ABSTRACT
A sound knowledge of paleovegetation is fundamental to better understanding of past climate variability, and provides necessary background for improving predictions of future climate changes. In the present study, stable isotopes (δ13C and δ15N) and lignin biomarker of sedimentary organic matter from different lacustrine deposits (e.g., tropical, subtropical and temperate lakes) were determined to reconstruct paleovegetation and to find vegetation-climate relationships.
The stable isotope signatures in lacustrine deposits of temperate (Lake DaBuSu, 44°49´ N; 123°40´ E, northeast China) and sub-tropical (Lake Erhai, 25°50′ N; 100°10′ E, southwest China) areas suggested that the organic matter in both lakes mostly originated from C3 plants throughout the depositional periods. Compositions of the alkaline CuO-oxidation products of lignin showed a significant change in terrestrial vegetation from gymnosperm-rich to angiosperm-rich plants in both lake catchments in the early-Holocene.
In the application of CuO-oxidation products of lignin, an index called lignin phenol vegetation index (LPVI) was newly developed in the present study. The LPVI of Lake Erhai and Lake DaBuSu sediment cores provided better accuracy of the vegetation changes than the previously used lignin phenol parameters, and detected subtle changes in terrestrial vegetation during the Holocene. The LPVI of both sediment cores suggested a direct link between vegetation changes and Asian monsoon variability, while the vegetation changes in Lake DaBuSu catchments did not necessarily coincide with the record from the Lake Erahi. This regional difference might result from the asynchronous nature of Asian monsoon in temperate and sub-tropical areas.

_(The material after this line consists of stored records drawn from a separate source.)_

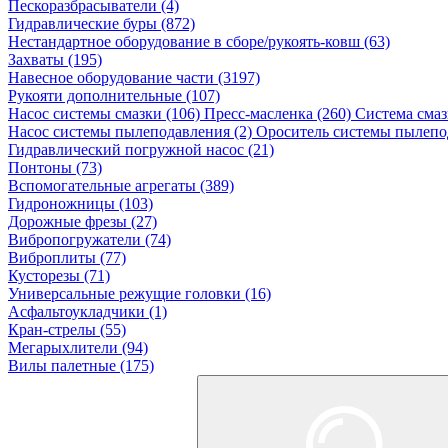
Пескоразбрасыватели (4)
Гидравлические буры (872)
Нестандартное оборудование в сборе/рукоять-ковш (63)
Захваты (195)
Навесное оборудование части (3197)
Рукояти дополнительные (107)
Насос системы смазки (106)
Пресс-масленка (260)
Система смаз
Насос системы пылеподавления (2)
Ороситель системы пылепод
Гидравлический погружной насос (21)
Понтоны (73)
Вспомогательные агрегаты (389)
Гидроножницы (103)
Дорожные фрезы (27)
Вибропогружатели (74)
Виброплиты (77)
Кусторезы (71)
Универсальные режущие головки (16)
Асфальтоукладчики (1)
Кран-стрелы (55)
Мегарыхлители (94)
Вилы палетные (175)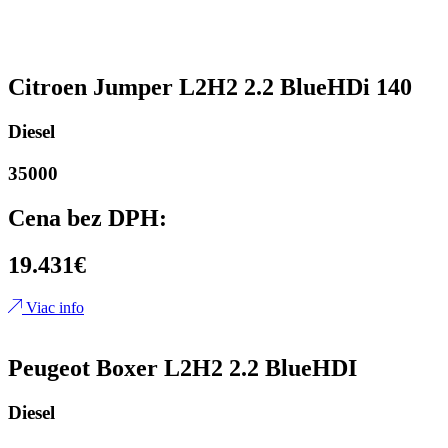
Citroen Jumper L2H2 2.2 BlueHDi 140
Diesel
35000
Cena bez DPH:
19.431€
Viac info
Peugeot Boxer L2H2 2.2 BlueHDI
Diesel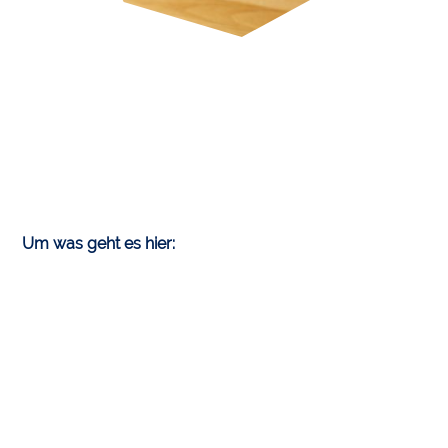
Um was geht es hier: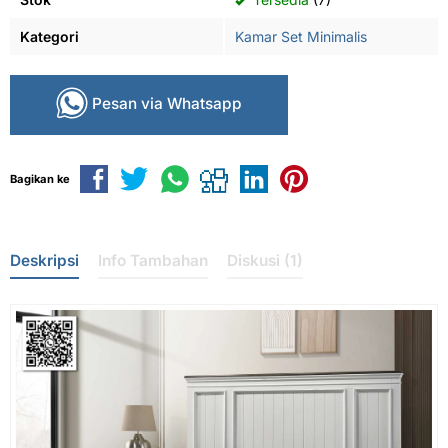
Kategori
Kamar Set Minimalis
Pesan via Whatsapp
Bagikan ke
Deskripsi
Info Tambahan
Diskusi (1)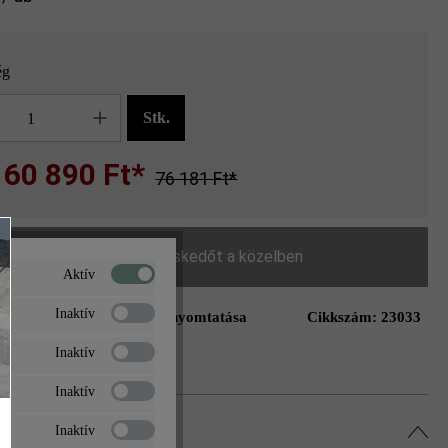
ég
g
Stk.
60 890 Ft*
76 181 Ft*
Keressen egy kereskedőt a közelben
Aktív
Inaktív
Oldal nyomtatása
Cikkszám:
23033
ás a kívánságlistához
Inaktív
Inaktív
Inaktív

Signatures of stable carbon isotope, elemental carbon (soot) and lignin biomarker in the sedimentary core from tropical wetland (Rawa Danau, 06° 11′ S, 105° 59′ E, west Java, Indonesia) consistently indicated that there was periodic drought and precipitation variability during mid-late Holocene. Forest fire was an important factor that influenced the tropical vegetation changes during prolonged drought. The periodic drought and precipitation variability and subsequent vegetation changes in tropical wetland were found to be related to long-term environmental changes induced by El Niņo/Southern Oscillation frequency during mid-late Holocene.
The sediment core from Rawa Danau wetland was mainly composed of woody peat, whereas monosaccharides from aquatic organisms were significantly found in some sections, indicating that the carbohydrate composition in sedimentary organic matter related to changes in sources and depositional environments. Although sources and dynamics of carbohydrates are complex, principal component analysis suggested a way to distinguish terrestrial plant sources from non-terrestrial plant sources, e.g., aquatic organisms including phytoplankton, zooplankton and bacteria.
Isotopic and lignin phenol compositions of modern pollen were determined to measure a possible distortion of biomarker inferences due to the presence of fossil pollen grains in lacustrine deposits and to seek a possible use of pollens as a natural archive for isotope and lignin biomarker signatures. Exceptionally high concentrations of cinnamyl phenols were found in both raw pollen and chemically isolated sporopollenin from angiosperm and gymnosperm plants. These data implied that if pollen flux was sufficiently high, the inferences based on sedimentary lignin biomarker might be distorted. In the present study, however, reconstructions of paleovegetation using lignin biomarker were not distorted due to insignificant contribution of lignin derived from fossil pollen.
The overall results of the present study provided an integrated history of paleovegetation changes in tropical, sub-tropical and temperate areas and its linkage to regional and global climate changes. This study also demonstrated that lignin molecular stratigraphic record, in association with carbon isotope, is a powerful tool for reconstructing paleovegetations, and newly developed LPVI can semi-quantitatively interpret the biomarkers-vegetation-climate relationships.